Al Festival di Sanremo 2026 è arrivato ultimo, con “Avvoltoi”: trentesimo su trenta partecipanti. All’indomani della finale del Festival Eddie Brock ha citato sui social “Vita spericolata” di Vasco Rossi. Che però non arrivò ultima, ma penultima, nel 1983. Errore da matita rossa, per gli esperti della kermesse. Ma Eddie Brock è così: un simpatico cianfruglione. A cui si perdona, in un modo o nell’altro, tutto. Anche le stonature della prima esibizione sul palco dell’Ariston. L’emozione deve aver giocato brutti scherzi: «Fino a due mesi fa lavoravo come operatore turistico, tra check-in e valigie da portare», dice lui, romano, 28 anni, che è cresciuto ascoltando Pino Daniele, Lucio Dalla, Lucio Battisti e al Festival, nella serata delle cover, ha deciso di condividere il palco con Fabrizio Moro, che ricorda un po’ anche nel timbro, su “Portami via”.
È arrivato al Festival direttamente tra i grandi, anche senza avere numeri da grande, grazie a una delle hit più virali dello scorso anno, quella “Non è mica te” che su Spotify in poche settimane ha totalizzato più streams — 26 milioni in tutto — di quelle totalizzate negli anni dai brani più streammati di Enrico Nigiotti e Leo Gassmann (che al Festival, a differenza sua, ci erano stati più volte in passato). “Non è mica te” era uscita lo scorso maggio, contenuta all’interno dell’album “Amarsi è la rivoluzione”, pubblicato per l’etichetta indipendente Sangita Records, ma era passata totalmente inosservata.

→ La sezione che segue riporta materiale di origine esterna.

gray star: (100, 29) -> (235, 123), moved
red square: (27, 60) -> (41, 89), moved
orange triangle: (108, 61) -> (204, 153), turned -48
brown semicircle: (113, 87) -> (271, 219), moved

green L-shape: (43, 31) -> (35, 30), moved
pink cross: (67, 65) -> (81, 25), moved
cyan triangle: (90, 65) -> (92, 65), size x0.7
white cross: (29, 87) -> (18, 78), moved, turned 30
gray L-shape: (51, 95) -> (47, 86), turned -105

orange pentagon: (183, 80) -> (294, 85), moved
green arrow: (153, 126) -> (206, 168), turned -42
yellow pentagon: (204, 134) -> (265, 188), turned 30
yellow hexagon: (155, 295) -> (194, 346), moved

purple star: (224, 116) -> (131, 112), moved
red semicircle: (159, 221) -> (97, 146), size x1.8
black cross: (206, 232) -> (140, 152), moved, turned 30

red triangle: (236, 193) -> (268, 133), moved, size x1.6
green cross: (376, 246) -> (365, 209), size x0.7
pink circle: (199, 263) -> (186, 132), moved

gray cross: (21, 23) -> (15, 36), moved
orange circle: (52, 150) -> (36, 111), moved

Così come l’intero disco. È esplosa a ottobre, grazie a un trend su TikTok. Ora il disco è stato ripubblicato, dopo la firma con Warner Music, una delle multinazionali della discografia, in versione deluxe, con “Avvoltoi”, il duetto con Fabrizio Moro su “Portami via” e un inedito, “Il tuo universo”.

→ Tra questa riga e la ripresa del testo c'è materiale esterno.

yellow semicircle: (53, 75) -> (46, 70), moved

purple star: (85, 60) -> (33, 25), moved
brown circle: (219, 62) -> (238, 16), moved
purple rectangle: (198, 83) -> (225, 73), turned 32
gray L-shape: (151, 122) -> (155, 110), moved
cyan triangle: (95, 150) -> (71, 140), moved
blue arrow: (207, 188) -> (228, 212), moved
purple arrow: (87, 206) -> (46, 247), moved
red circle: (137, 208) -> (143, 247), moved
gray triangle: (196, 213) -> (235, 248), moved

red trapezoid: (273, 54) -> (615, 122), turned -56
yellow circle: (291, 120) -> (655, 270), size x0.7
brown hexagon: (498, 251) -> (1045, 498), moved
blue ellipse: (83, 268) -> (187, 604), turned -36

Mentre sta girando l’Italia per incontrare i fan nei firmacopie del disco, Eddie Brock — vero nome Edoardo Iaschi: quello d’arte è un omaggio alla nemesi di Spider-Man nei fumetti Marvel — si sta prendendo nelle classifiche reali una rivincita nei confronti del trentesimo posto al Festival.

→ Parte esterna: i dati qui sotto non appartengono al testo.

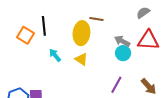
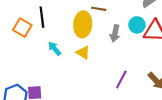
gray arrow: (122, 41) -> (115, 33), moved, turned -105
cyan circle: (123, 53) -> (137, 25), moved

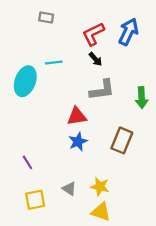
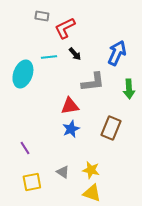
blue arrow: (128, 32) -> (117, 53), moved
red L-shape: (93, 34) -> (65, 28), moved
black arrow: (96, 59) -> (75, 54), moved

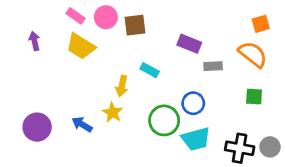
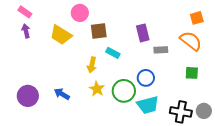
pink rectangle: (75, 16) -> (25, 12), moved
brown square: (135, 25) -> (99, 31), moved
purple rectangle: (189, 44) -> (143, 33), turned 54
yellow star: (112, 112) -> (97, 89), moved

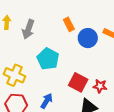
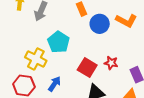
yellow cross: (15, 75) -> (36, 59), moved
red star: (100, 86) -> (111, 63), moved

Su Spotify, per dire, “Avvoltoi” è stata la ventesima canzone più streammata della settimana tra tutte le sanremesi: ha superato “Prima o poi” di Michele Bravi, “Stella stellina” di Ermal Meta, “Animali notturni” di Malika Ayane, “Le cose che non sai di me” di Mara Sattei, “Ogni volta che non so volare” di Enrico Nigiotti, “Ora e per sempre” di Raf, “La felicità e basta” di Maria Antonietta e Colombre, “Naturale” di Leo Gassmann, “Il meglio di me” di Francesco Renga e “Opera” di Patty Pravo. Le diciotto tracce dell’album sfiorano quota 40 milioni di streams complessive su Spotify. E intanto un’altra sua vecchia canzone, “Roma dorme”, contenuta nell’omonimo Ep uscito nel 2023, sta diventando virale su TikTok. Più rivincita di così: «Ma per me, che fino a due mesi fa facevo tutt’altro nella vita e non vivevo di musica, purtroppo, era già un successo essere riuscito a partecipare al Festival tra i big, a poche settimana dal boom di “Non è mica te”. Quindi non mi reputo uno sconfitto. Sarei stato contentissimo anche se fossi arrivato trentunesimo».
Il 26 marzo dalla Santeria Toscana di Milano partirà il tour nei club “Amarsi Live 2026”, che farà tappa il 3 aprile al Duel Club di Pozzuoli, il 4 aprile alla Vecchia Dogana di Catania, il 29 marzo a Largo Venue a Roma, prima delle date estive. Prima di Sanremo era solito dare appuntamento ai fan per alcuni concerti a sorpresa al Pincio, belvedere in centro a Roma: «Poi la situazione ci è sfuggita di mano: ad un certo punto era diventato impossibile controllare tutta quella gente. Prima o poi, però, lo rifarò».